[bip] Blog post on bioinformatics and Python

Wed Sep 17 08:57:27 PDT 2008

> As previously been suggested on this list, what are the problems with
> BioPython and can these be fixed?

I have some issues with BioPython that are not necessarily _problems_
of BioPython, but choices that need to be made for any project. Much
of the time, I need to use something that has made different choices.

1. It is monolithic. It is like one of those honking huge Swiss Army
knives. It has a big knife, a small knife, a saw, a scissor, a fork, a
spoon, a magnifying glass, a toothpick, a small shovel, a beach
umbrella, and more! (The analogy breaks down a bit because most every
tool on a Swiss Army knife isn't very good, while much of BioPython is
very good). Almost all of the time, I need a very small number of
tools for a project, not a huge, all-capable framework. IF I only
worked on my computer and never uploaded anything to a web server nor
shared a tool with a non-bioinformatic friend, the monolithic approach
could work for me. However, much of the time I do need to distribute
stuff in some way, and it can be very difficult to distribute tools
built on top of BioPython. Why do pygr, pycogent, and others roll
their own sequence import and file reading tools rather than using
BioPython? Some of it probably has to do with different needs, but
I'll bet some of it has to do with the monolithic design of BioPython.
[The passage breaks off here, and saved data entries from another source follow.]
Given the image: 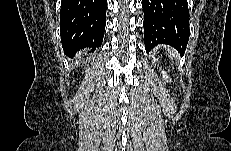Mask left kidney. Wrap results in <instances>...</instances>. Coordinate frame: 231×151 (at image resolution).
I'll return each mask as SVG.
<instances>
[{
    "label": "left kidney",
    "instance_id": "5707ae66",
    "mask_svg": "<svg viewBox=\"0 0 231 151\" xmlns=\"http://www.w3.org/2000/svg\"><path fill=\"white\" fill-rule=\"evenodd\" d=\"M162 74H163V78H165L167 80L168 77H167L166 73L164 71H162Z\"/></svg>",
    "mask_w": 231,
    "mask_h": 151
}]
</instances>
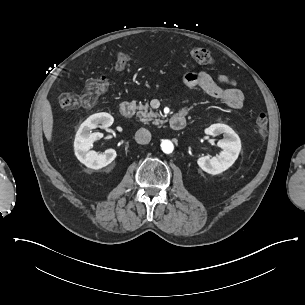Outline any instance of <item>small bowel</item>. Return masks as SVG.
<instances>
[{"label":"small bowel","mask_w":305,"mask_h":305,"mask_svg":"<svg viewBox=\"0 0 305 305\" xmlns=\"http://www.w3.org/2000/svg\"><path fill=\"white\" fill-rule=\"evenodd\" d=\"M182 81L190 88L202 89L231 109L238 110L243 106L242 91L237 87L235 80L227 75H219L215 80L206 71L190 72L183 75ZM181 112L187 113L188 109L184 108Z\"/></svg>","instance_id":"1"}]
</instances>
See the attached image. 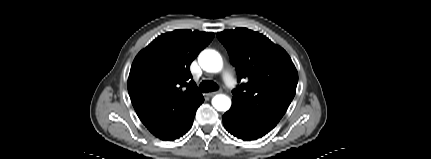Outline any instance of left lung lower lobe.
Returning <instances> with one entry per match:
<instances>
[{
	"label": "left lung lower lobe",
	"mask_w": 431,
	"mask_h": 159,
	"mask_svg": "<svg viewBox=\"0 0 431 159\" xmlns=\"http://www.w3.org/2000/svg\"><path fill=\"white\" fill-rule=\"evenodd\" d=\"M223 124L233 136L244 141H251L264 136L277 123L245 113L232 104L231 109L223 115Z\"/></svg>",
	"instance_id": "1"
}]
</instances>
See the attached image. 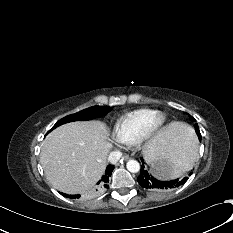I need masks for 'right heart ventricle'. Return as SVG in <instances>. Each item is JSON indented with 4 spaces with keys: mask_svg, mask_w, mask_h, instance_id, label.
<instances>
[{
    "mask_svg": "<svg viewBox=\"0 0 233 233\" xmlns=\"http://www.w3.org/2000/svg\"><path fill=\"white\" fill-rule=\"evenodd\" d=\"M156 110L141 108L126 113L120 117L113 129V138L121 144H134L139 140L149 119L156 113Z\"/></svg>",
    "mask_w": 233,
    "mask_h": 233,
    "instance_id": "right-heart-ventricle-1",
    "label": "right heart ventricle"
}]
</instances>
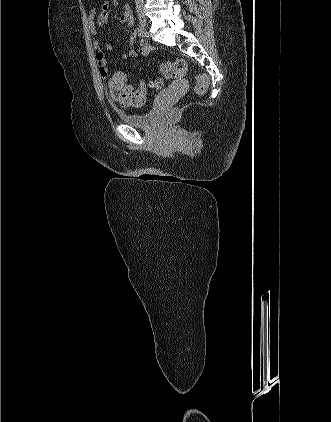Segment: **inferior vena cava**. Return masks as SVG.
<instances>
[{
	"instance_id": "inferior-vena-cava-1",
	"label": "inferior vena cava",
	"mask_w": 331,
	"mask_h": 422,
	"mask_svg": "<svg viewBox=\"0 0 331 422\" xmlns=\"http://www.w3.org/2000/svg\"><path fill=\"white\" fill-rule=\"evenodd\" d=\"M137 12L143 7V0H135Z\"/></svg>"
}]
</instances>
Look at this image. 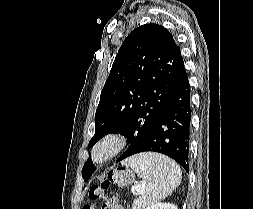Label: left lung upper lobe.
<instances>
[{"instance_id": "1", "label": "left lung upper lobe", "mask_w": 253, "mask_h": 209, "mask_svg": "<svg viewBox=\"0 0 253 209\" xmlns=\"http://www.w3.org/2000/svg\"><path fill=\"white\" fill-rule=\"evenodd\" d=\"M184 68L171 33L157 24L134 29L124 40L101 91L95 114L92 147L109 133L130 143L120 161L136 153L167 108ZM95 167L89 158L82 168L87 181Z\"/></svg>"}]
</instances>
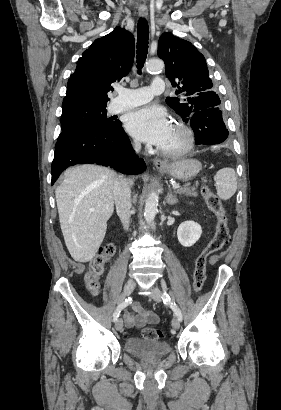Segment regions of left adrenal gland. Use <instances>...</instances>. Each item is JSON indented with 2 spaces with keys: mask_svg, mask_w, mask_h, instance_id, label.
<instances>
[{
  "mask_svg": "<svg viewBox=\"0 0 281 410\" xmlns=\"http://www.w3.org/2000/svg\"><path fill=\"white\" fill-rule=\"evenodd\" d=\"M166 202H167L169 205H174V204H176V203L178 202L177 197L173 195L171 189L169 190V192H168V194H167V196H166Z\"/></svg>",
  "mask_w": 281,
  "mask_h": 410,
  "instance_id": "obj_1",
  "label": "left adrenal gland"
}]
</instances>
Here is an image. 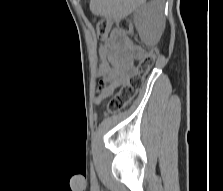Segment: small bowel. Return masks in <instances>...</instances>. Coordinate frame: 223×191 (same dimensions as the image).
I'll return each mask as SVG.
<instances>
[{
  "instance_id": "obj_1",
  "label": "small bowel",
  "mask_w": 223,
  "mask_h": 191,
  "mask_svg": "<svg viewBox=\"0 0 223 191\" xmlns=\"http://www.w3.org/2000/svg\"><path fill=\"white\" fill-rule=\"evenodd\" d=\"M105 54L110 70L99 72L103 79L96 103L102 102L115 89L125 85L135 71V63L145 55V51L124 33L112 30L106 40Z\"/></svg>"
}]
</instances>
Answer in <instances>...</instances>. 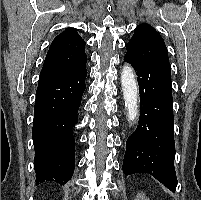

2. It is not pure python. I recognize the need for Numeric and C for
speed in many circumstances, but having those in the core framework
limits where and how it can be used. This could be worked around -
even in the monolithic approach - by having the largest possible core
that is pure python, BioPython-Numeric for everything that is based on
numeric but is otherwise pure python, and BioPython-C for extensions
requiring compilation. However, I don't see this fairly radical change
happening - the project is too big and has too many interwoven
dependencies to allow a shake-up this big at this time.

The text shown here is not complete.